Dimitri Dirks, 12, waits in a whaling camp while hunting beluga and bowhead whale. Shortly before this photo was taken, he killed his first grizzly bear, dropping the animal in one shot after his dad missed.
Nathaniel Wilder
Floyd Oktollik of the 67 whaling crew harpoons a bowhead whale. It wasn't the first harpoon in the whale, but a necessary step to help kill it and claim a share of the meat.
Nathaniel Wilder

If conditions are right for umiaks, crew members, wearing white canvas jackets, paddle the white skin boats, sometimes breaking through thin ice, looking for bowheads as the animals rise to breathe. Once they see one, they have to move toward it as quietly as they can. They must get within several feet to harpoon. The designated harpooner makes the strike. The whalers usually rely on a harpoon with an explosive core that can kill the whale quickly.

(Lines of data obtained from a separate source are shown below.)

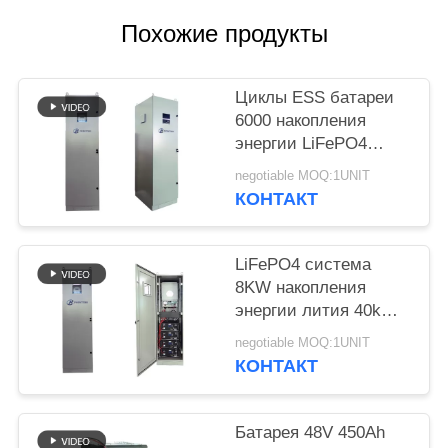
POLICY
Похожие продукты
Циклы ESS батареи
6000 накопления
энергии LiFePO4
кнопки 40kWh RST
negotiable MOQ:1UNIT
КОНТАКТ
LiFePO4 система
8KW накопления
энергии лития 40kWh
вывела наружу
negotiable MOQ:1UNIT
UL1973
КОНТАКТ
Батарея 48V 450Ah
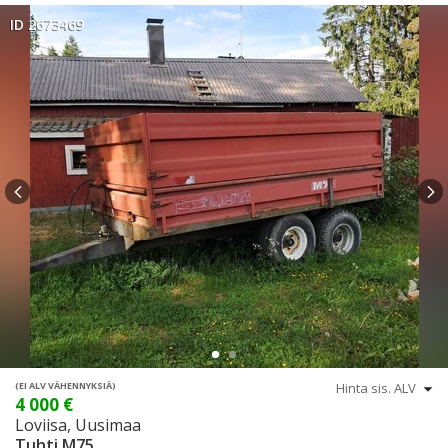
ID 2673469
(EI ALV VÄHENNYKSIÄ)
4 000 €
Loviisa, Uusimaa
Tuhti M75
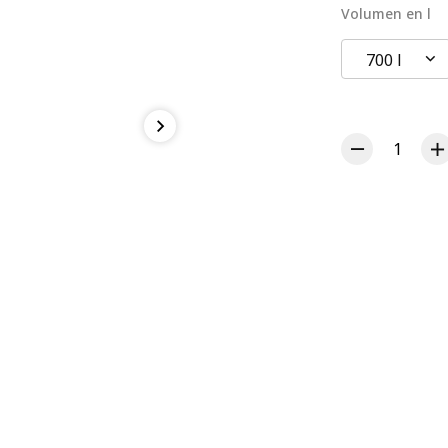
Volumen en l
700 l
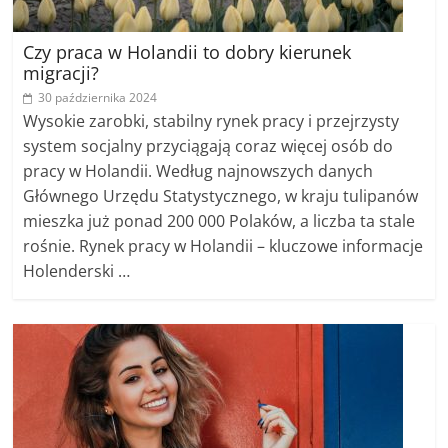
Czy praca w Holandii to dobry kierunek
migracji?
30 października 2024
Wysokie zarobki, stabilny rynek pracy i przejrzysty
system socjalny przyciągają coraz więcej osób do
pracy w Holandii. Według najnowszych danych
Głównego Urzędu Statystycznego, w kraju tulipanów
mieszka już ponad 200 000 Polaków, a liczba ta stale
rośnie. Rynek pracy w Holandii – kluczowe informacje
Holenderski …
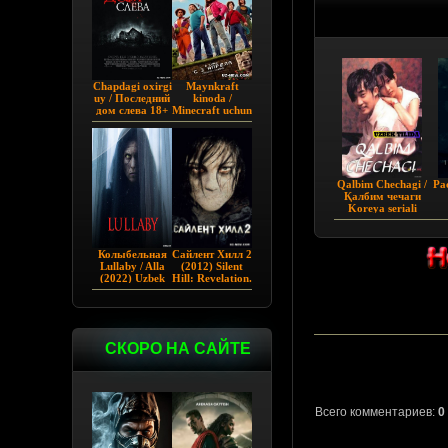
Chapdagi oxirgi
Maynkraft
uy / Последний
kinoda /
дом слева 18+
Minecraft uchun
(2009)
film / Maygiraft
Uzbek tilida
2025 AQSH
filmi
Qalbim Chechagi /
Pa
Қалбим чечаги
Koreya seriali
Barcha qismlar
Uzbek tilida
Колыбельная
Сайлент Хилл 2
Lullaby / Alla
(2012) Silent
(2022) Uzbek
Hill: Revelation.
tilida
СКОРО НА САЙТЕ
Всего комментариев:
0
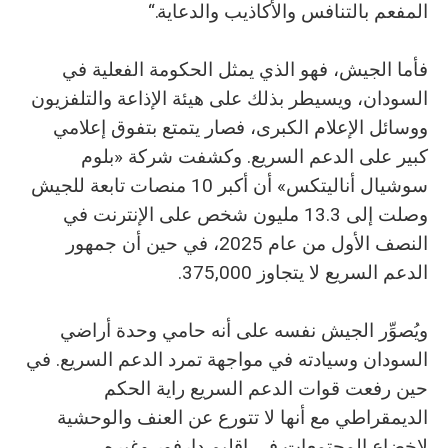
المفعم بالتنافس والأكاذيب والدعاية.“
فأما الجيش، فهو الذي يمثل الحكومة الفعلية في
السودان، ويسيطر بذلك على هيئة الإذاعة والتلفزيون
ووسائل الإعلام الكبرى، فصار يتمتع بتفوق إعلامي
كبير على الدعم السريع. وكشفت شركة «بلوم
سوشيال أناليتكس» أن أكبر 10 منصات تابعة للجيش
وصلت إلى 13.3 مليون شخص على الإنترنت في
النصف الأول من عام 2025، في حين أن جمهور
الدعم السريع لا يتجاوز 375,000.
ويُصوِّر الجيش نفسه على أنه حامي وحدة أراضي
السودان وسيادته في مواجهة تمرد الدعم السريع. في
حين رفعت قوات الدعم السريع راية الحكم
الديمقراطي مع أنها لا تتورع عن العنف والوحشية
لإخضاع المجتمعات في إقليم دارفور وغيره.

“After that, there’s a lot of shouts of joy in the boat,” said Eddie Lisbourne, who has hunted bowheads for more than 40 years. “There is a lot of hollering. Maybe a few tears on some of the guys. It’s a good feeling.”

Then comes the task of hauling the massive animal in and butchering it. Hunters use the village block and tackle to get the whale out of the water.

“They call all the guys on one rope. Everybody grabs this rope, pulling it,” Lisbourne said. “It’s hard work, but everybody is working together.”

Crew members tie a block and tackle system to a whale's tail to get it ashore.
Nathaniel Wilder
Aaron Oktollik cuts up a share of muktuk and oochik (whale tongue) in his living room.
Nathaniel Wilder

Once the whale is on shore, they go to town to ring the church bell. And everyone comes to see. Then begins the cutting and distribution of meat. Parts of the whale are designated as shares for the families of the whaling captain and crew. Villagers all wait for a mouthful as well. Fresh whale tastes marine and slightly herbal, like dried seaweed. Its texture depends. Many cuts are dense and chewy.

“Everybody will have a taste,” Lisbourne said. Other parts of the whale are fermented, frozen, aged and put into ice cellars, which are carved into the permafrost. Whale is served to the community at Thanksgiving, Christmas, at the end of whaling season feast in the spring and in the fall, when the first ice forms.

“It’s in our tradition, it’s our heritage, it’s the way our forefathers did it to feed the community, to eat,” Oktollik said.